STEM education, imagination, and political failures

One reader responds to my recent attempts to defend the humanities in terms that those with power over universities might find persuasive:

One thing that strikes me [about arguments to promote STEM education] is that we’ve fallen into the trap of promoting one story so hard that we’ve become blind to its limitations.  What do I mean?  STEM education is valuable to our economy–it promises to develop the technical skill that our workers need to be competitive when unskilled labor is increasingly automated.  But everyone got so caught up in promoting that story that we lost sight of its limits–that the greatest problems facing us today are not engineering problems.

Yes, it’s true that breakthroughs in science and engineering will be required if we’re going to mitigate (forget stopping) the effects of global climate change.  But we wouldn’t need those breakthroughs (at least, not as much as we do now) if we’d been able to reach the political agreement that would have been required to implement a policy solution years ago.

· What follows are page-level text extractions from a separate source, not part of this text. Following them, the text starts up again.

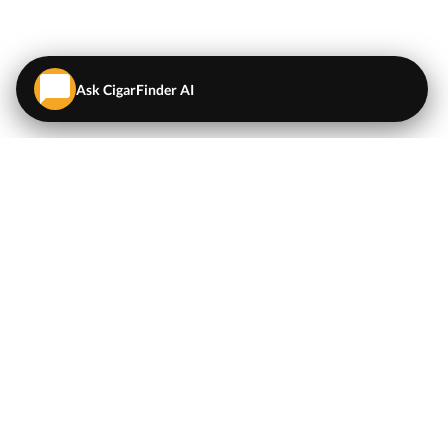
Ask CigarFinder AI
QUICK LINKS
EXPLORE
Cigars
💬
AI Cigar Advisor
Coupons/Deals
Coupons & Deals
Machine Made Cigars
Single Cigars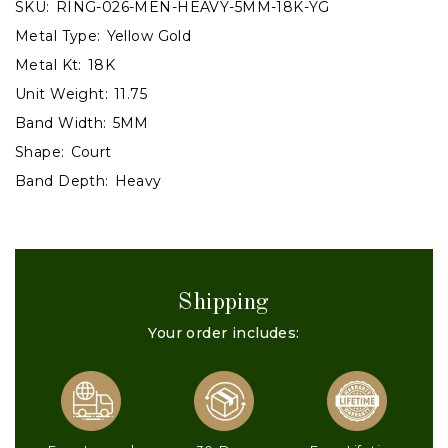
SKU:
RING-026-MEN-HEAVY-5MM-18K-YG
Metal Type:
Yellow Gold
Metal Kt:
18K
Unit Weight:
11.75
Band Width:
5MM
Shape:
Court
Band Depth:
Heavy
Shipping
Your order includes: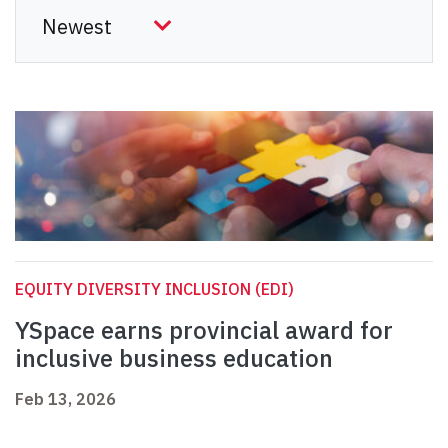
EQUITY DIVERSITY INCLUSION (EDI)
YSpace earns provincial award for
inclusive business education
Feb 13, 2026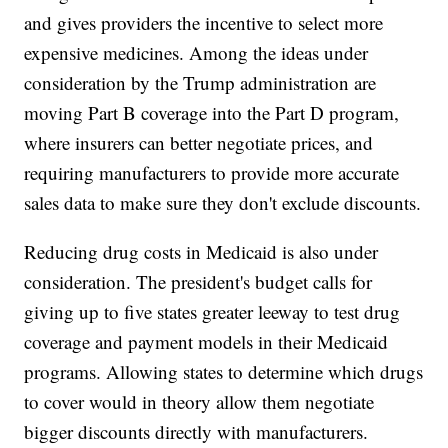
and gives providers the incentive to select more
expensive medicines. Among the ideas under
consideration
by the Trump administration are
moving Part B coverage into the Part D program,
where insurers can better negotiate prices, and
requiring manufacturers to provide more accurate
sales data to make sure they don't exclude discounts.
Reducing drug costs in Medicaid is also under
consideration. The president's budget calls for
giving up to five states greater leeway to test drug
coverage and payment models in their Medicaid
programs. Allowing states to determine which drugs
to cover would in theory allow them negotiate
bigger discounts directly with manufacturers.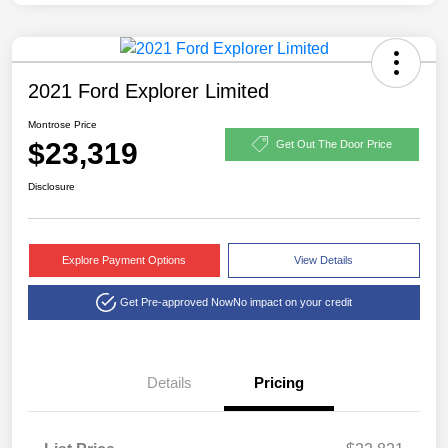
2021 Ford Explorer Limited
Montrose Price
$23,319
Get Out The Door Price
Disclosure
Explore Payment Options
View Details
Get Pre-approved Now
No impact on your credit
Details
Pricing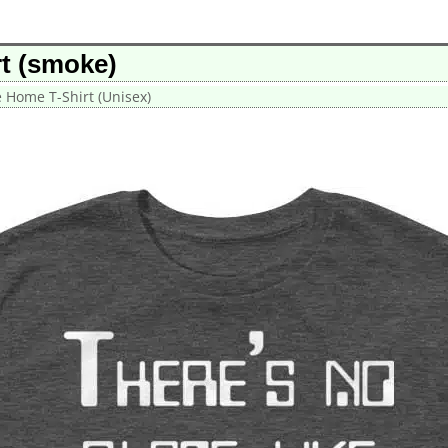
rt (smoke)
e Home T-Shirt (Unisex)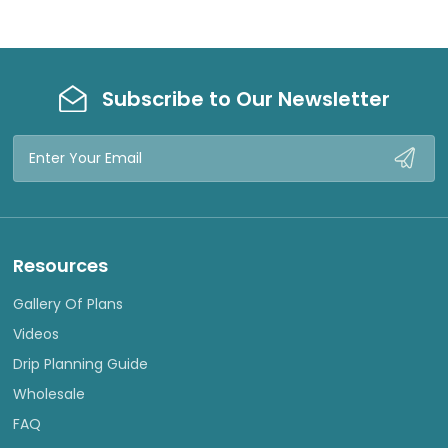
Subscribe to Our Newsletter
Email
Address
Resources
Gallery Of Plans
Videos
Drip Planning Guide
Wholesale
FAQ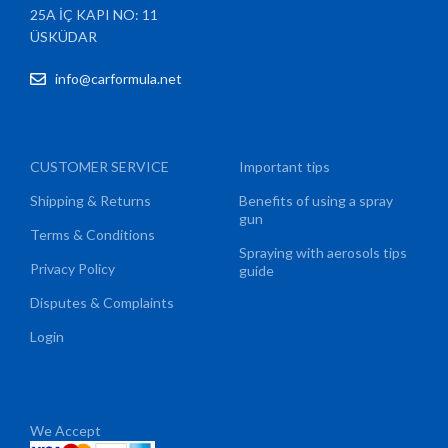
25A İÇ KAPI NO: 11
ÜSKÜDAR
info@carformula.net
CUSTOMER SERVICE
Important tips
Shipping & Returns
Benefits of using a spray
gun
Terms & Conditions
Spraying with aerosols tips
Privacy Policy
guide
Disputes & Complaints
Login
We Accept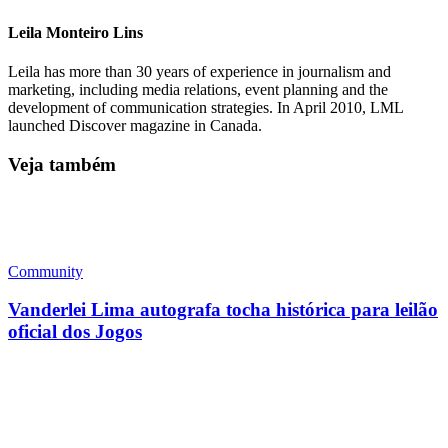
Leila Monteiro Lins
Leila has more than 30 years of experience in journalism and
marketing, including media relations, event planning and the
development of communication strategies. In April 2010, LML
launched Discover magazine in Canada.
Veja também
Community
Vanderlei Lima autografa tocha histórica para leilão
oficial dos Jogos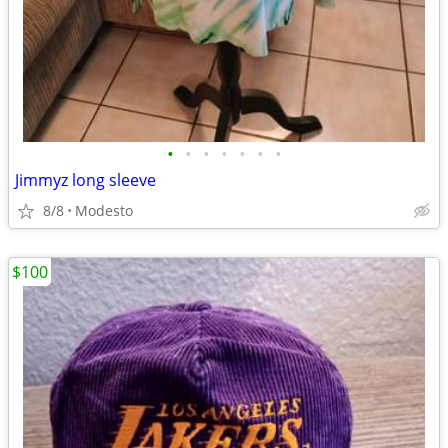
•
•
•
•
•
•
•
Jimmyz long sleeve
8/8
Modesto
$100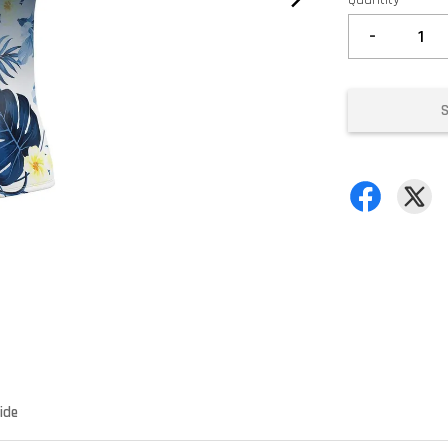
-
ide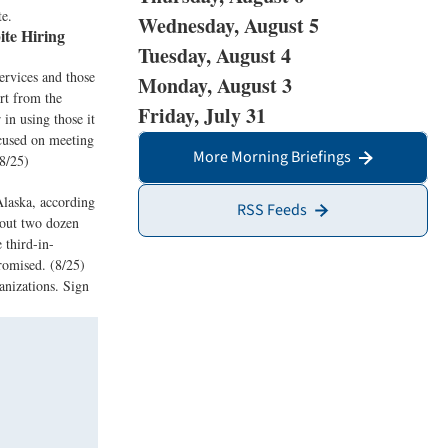
te.
Wednesday, August 5
te Hiring
Tuesday, August 4
ervices and those
Monday, August 3
ort from the
Friday, July 31
 in using those it
ocused on meeting
More Morning Briefings
 8/25)
Alaska, according
RSS Feeds
bout two dozen
 third-in-
romised. (8/25)
anizations. Sign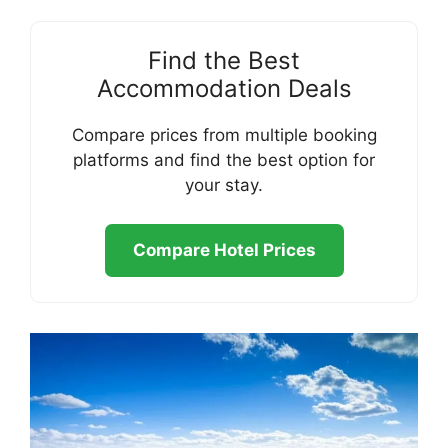
Find the Best
Accommodation Deals
Compare prices from multiple booking
platforms and find the best option for
your stay.
Compare Hotel Prices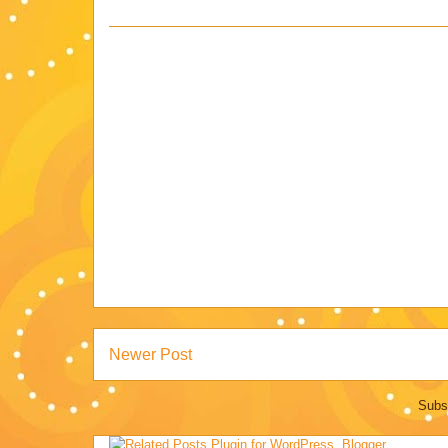
Newer Post
Subs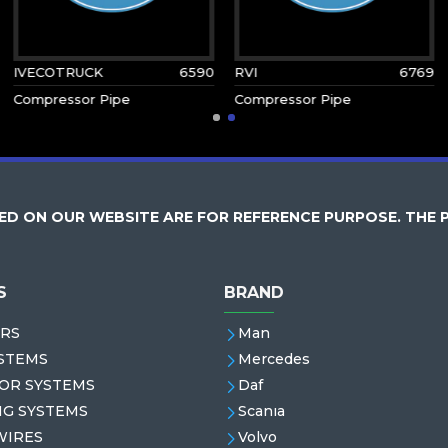
IVECOTRUCK
6590
RVI
6769
Compressor Pipe
Compressor Pipe
D ON OUR WEBSITE ARE FOR REFERENCE PURPOSE. THE 
S
BRAND
RS
Man
STEMS
Mercedes
OR SYSTEMS
Daf
NG SYSTEMS
Scanıa
WIRES
Volvo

I hate to repeat a cliche, but the problems of the last thirty years have been failures of the imagination, rather than failures of engineering and implementation–e.g., the slow reaction to the HIV outbreak in the gay community, the consequences of deregulation, the reaction to 9/11, the challenges of creating a social safety net in an increasingly tribal society…

So if the humanities require a defense, part of that defense is certainly that a democracy is not sustained on STEM alone–that a competitive economy on a warming planet makes us nothing more than the tribe that’s putting up the most moai on Easter Island.  … [T]he very imagination that a democracy needs to survive is what a liberal education–a critical component of which is the humanities–is supposed to foster.